もう夜はしらじらとして、明けかけている。しかし、部屋のなかにはあかりがなく、互いの顔がやっと見える程度だ。
ハチゾウはいない。まだ、どこかにいっているのか。
ベエは仮面をとって、わきにおいた。あざやかな口紅が、朝の光をうけて光る。目元も墨を入れているようだ。昼は化粧をしているようには見えなかったが。

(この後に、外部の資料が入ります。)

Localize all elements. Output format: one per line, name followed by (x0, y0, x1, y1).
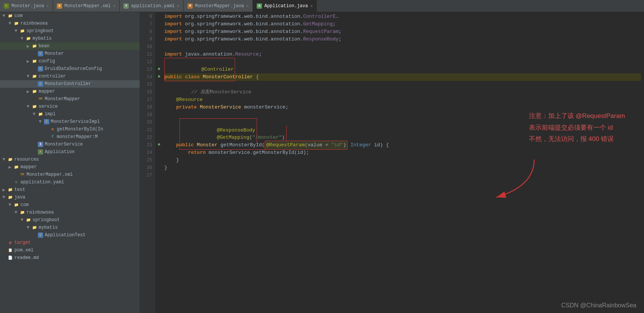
ln-26: 26 (140, 164, 152, 172)
sidebar-item-resources[interactable]: ▼ 📁 resources (0, 156, 140, 163)
watermark: CSDN @ChinaRainbowSea (561, 302, 636, 309)
sidebar-label-rainbowsea: rainbowsea (20, 21, 48, 26)
arrow-druid (32, 66, 36, 71)
folder-icon-java: 📁 (7, 194, 13, 200)
folder-icon-controller: 📁 (31, 73, 37, 79)
sidebar-item-monsterMapper-field[interactable]: f monsterMapper:M (0, 133, 140, 141)
ln-27: 27 (140, 172, 152, 179)
arrow-service: ▼ (26, 104, 30, 109)
ln-10: 10 (140, 43, 152, 51)
arrow-application (32, 149, 36, 155)
line-numbers: 6 7 8 9 10 11 12 13 14 15 16 17 18 19 20… (140, 12, 155, 313)
sidebar-item-test[interactable]: ▶ 📁 test (0, 186, 140, 194)
tab-close-mapper-java[interactable]: ✕ (246, 3, 249, 8)
string-id: "id" (331, 142, 343, 148)
gutter-14: ● (155, 73, 163, 80)
gutter-12 (155, 57, 163, 65)
sidebar-label-controller: controller (39, 74, 66, 79)
code-14-space1 (182, 73, 185, 81)
sidebar-label-monsterservice-iface: MonsterService (45, 142, 83, 147)
sidebar-item-impl[interactable]: ▼ 📁 impl (0, 110, 140, 118)
arrow-monster (32, 51, 36, 56)
arrow-com: ▼ (2, 13, 6, 19)
sidebar-item-controller[interactable]: ▼ 📁 controller (0, 73, 140, 80)
gutter-9 (155, 35, 163, 42)
sidebar-item-monster[interactable]: C Monster (0, 50, 140, 57)
tab-close-yaml[interactable]: ✕ (177, 3, 179, 8)
sidebar-item-getmonsterbyid[interactable]: m getMonsterById(In (0, 126, 140, 133)
tab-monster-mapper-xml[interactable]: X MonsterMapper.xml ✕ (53, 0, 120, 12)
sidebar-item-application[interactable]: A Application (0, 148, 140, 156)
sidebar-item-com[interactable]: ▼ 📁 com (0, 12, 140, 20)
sidebar-label-application: Application (45, 149, 75, 155)
sidebar-item-mybatis[interactable]: ▼ 📁 mybatis (0, 35, 140, 42)
sidebar-item-java-mybatis[interactable]: ▼ 📁 mybatis (0, 224, 140, 231)
code-line-25: } (164, 156, 641, 164)
tab-application-java[interactable]: A Application.java ✕ (253, 0, 317, 12)
sidebar-item-resources-mapper[interactable]: ▶ 📁 mapper (0, 163, 140, 171)
sidebar-item-service[interactable]: ▼ 📁 service (0, 103, 140, 110)
code-23-method: getMonsterById( (217, 141, 265, 149)
arrow-resources: ▼ (2, 157, 6, 162)
arrow-monsterserviceimpl: ▼ (38, 119, 42, 124)
sidebar-item-monstercontroller[interactable]: C MonsterController (0, 80, 140, 88)
requestparam-box: @RequestParam(value = "id") (265, 141, 348, 150)
sidebar-label-java: java (14, 195, 25, 200)
code-11-semi: ; (259, 51, 262, 58)
classname-14: MonsterController (203, 73, 253, 81)
sidebar-item-rainbowsea[interactable]: ▼ 📁 rainbowsea (0, 20, 140, 27)
sidebar-item-java-springboot[interactable]: ▼ 📁 springboot (0, 216, 140, 224)
sidebar-item-monsterserviceimpl[interactable]: ▼ C MonsterServiceImpl (0, 118, 140, 126)
code-14-space2 (200, 73, 203, 81)
sidebar-item-config[interactable]: ▶ 📁 config (0, 57, 140, 65)
sidebar-item-springboot[interactable]: ▼ 📁 springboot (0, 27, 140, 35)
sidebar-label-readme: readme.md (14, 255, 39, 260)
tab-application-yaml[interactable]: Y application.yaml ✕ (120, 0, 184, 12)
sidebar-label-monstercontroller: MonsterController (45, 81, 91, 87)
main-area: ▼ 📁 com ▼ 📁 rainbowsea ▼ 📁 springboot ▼ … (0, 12, 644, 313)
code-8-pkg: org.springframework.web.bind.annotation. (182, 28, 303, 36)
sidebar-label-app-yaml: application.yaml (20, 180, 64, 185)
sidebar-label-java-rainbowsea: rainbowsea (27, 210, 54, 215)
arrow-monstercontroller (32, 81, 36, 87)
tab-close-app-java[interactable]: ✕ (310, 3, 313, 8)
java-c-icon-serviceimpl: C (44, 119, 50, 125)
sidebar-item-druid[interactable]: C DruidDataSourceConfig (0, 65, 140, 73)
ln-25: 25 (140, 156, 152, 164)
folder-icon-springboot: 📁 (19, 28, 25, 34)
gutter-25 (155, 156, 163, 163)
sidebar-item-applicationtest[interactable]: C ApplicationTest (0, 231, 140, 239)
code-9-pkg: org.springframework.web.bind.annotation. (182, 36, 303, 43)
sidebar-item-java[interactable]: ▼ 📁 java (0, 194, 140, 201)
arrow-java-mybatis: ▼ (26, 225, 30, 230)
ln-20: 20 (140, 119, 152, 126)
sidebar-item-mapper[interactable]: ▶ 📁 mapper (0, 88, 140, 95)
editor-area[interactable]: 6 7 8 9 10 11 12 13 14 15 16 17 18 19 20… (140, 12, 644, 313)
sidebar-label-config: config (39, 59, 55, 64)
tab-monster-java[interactable]: C Monster.java ✕ (0, 0, 53, 12)
sidebar-item-readme[interactable]: 📄 readme.md (0, 254, 140, 262)
sidebar-item-target[interactable]: ▤ target (0, 239, 140, 246)
sidebar-item-monstermapper[interactable]: 🗺 MonsterMapper (0, 95, 140, 103)
folder-icon-java-mybatis: 📁 (31, 225, 37, 231)
code-6-rest: org.springframework.web.bind.annotation. (182, 13, 303, 20)
sidebar-label-test: test (14, 187, 25, 192)
ln-19: 19 (140, 111, 152, 119)
tab-close-monster-java[interactable]: ✕ (46, 3, 49, 8)
sidebar-label-java-com: com (20, 202, 29, 208)
ln-12: 12 (140, 58, 152, 66)
sidebar-item-pom[interactable]: 📋 pom.xml (0, 246, 140, 254)
sidebar-item-app-yaml[interactable]: ⚙ application.yaml (0, 178, 140, 186)
tab-close-mapper-xml[interactable]: ✕ (113, 3, 115, 8)
ln-7: 7 (140, 20, 152, 28)
sidebar-item-java-rainbowsea[interactable]: ▼ 📁 rainbowsea (0, 209, 140, 216)
sidebar-item-java-com[interactable]: ▼ 📁 com (0, 201, 140, 209)
arrow-java-rainbowsea: ▼ (14, 210, 18, 215)
sidebar-item-monsterservice-iface[interactable]: I MonsterService (0, 141, 140, 148)
sidebar-label-res-mapper: mapper (20, 164, 37, 170)
sidebar-item-monstermapper-xml[interactable]: 🗺 MonsterMapper.xml (0, 171, 140, 178)
sidebar-label-pom: pom.xml (14, 248, 33, 253)
tab-monster-mapper-java[interactable]: M MonsterMapper.java ✕ (184, 0, 253, 12)
sidebar-item-bean[interactable]: ▶ 📁 bean (0, 42, 140, 50)
code-6-class: ControllerE (303, 13, 336, 20)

裕太も仮面をはずし、トーガをぬいだ。飾り葉がちくちくと肌にささる。眼鏡は樹の根本に落ちていたのがみつかったが、なぜかかける気になれなかった。
ベエはにっこりと笑って、脱いだものを受け取る。
「……楽しかったでしょう、」
「……うん。」
素直に、うなずく。
「精霊も、喜んでる。」
「そう?」
「ええ。わかるのよ」
今は、精霊の姿はみえない。それでも、ベエはなにかを感じるらしい。
すとんと、横に腰をおろす。わずかの間をあけて、ふたり、並んですわるかたちになる。
「……ねえ、」
「ん?」
「……ここに、残れば?」
「え、」
できるわけがない。それは、違法行為だ。
「日本の法律なんか、ここには関係ない。明日の汽車にのらずに、この村に居ればいい。誰も気にしないよ」
「でも、」
「魔術師は、貴重なのよ。……人とうまくやれなくても、精霊に好かれれば、やっていけるわ。みんなに尊敬されるし。それに、あなたはハチゾウの血縁なんでしょう」
「遠い親戚だよ。もう、誰も知らないくらいに……」
「それでも。」
じっと、ふたりは目を見合わせた。
吸い込まれるような、くろい、丸い瞳孔。まっくろな。
それを。
「……ここにいれば、あなたは、魔術師になれる。」
そう、いわれて、
やっと、裕太は、決断した。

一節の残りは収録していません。